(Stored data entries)

_ _ _ _

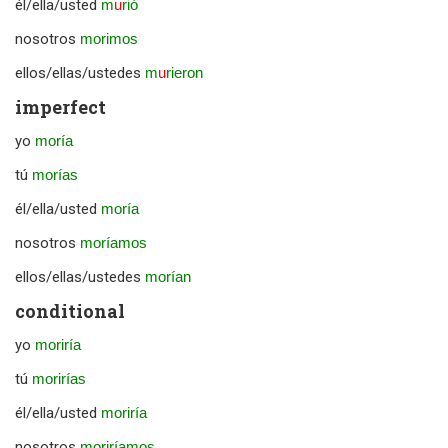
él/ella/usted
m
u
rió
nosotros
morimos
ellos/ellas/ustedes
m
u
rieron
imperfect
yo
moría
tú
morías
él/ella/usted
moría
nosotros
moríamos
ellos/ellas/ustedes
morían
conditional
yo
moriría
tú
morirías
él/ella/usted
moriría
nosotros
moriríamos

_ _ _ _

- [What you need to do]: Please repeat each record exactly and keep every picture out of the copy.

- [Response to this exercise]:
él/ella/usted
m
u
rió
nosotros
morimos
ellos/ellas/ustedes
m
u
rieron
imperfect
yo
moría
tú
morías
él/ella/usted
moría
nosotros
moríamos
ellos/ellas/ustedes
morían
conditional
yo
moriría
tú
morirías
él/ella/usted
moriría
nosotros
moriríamos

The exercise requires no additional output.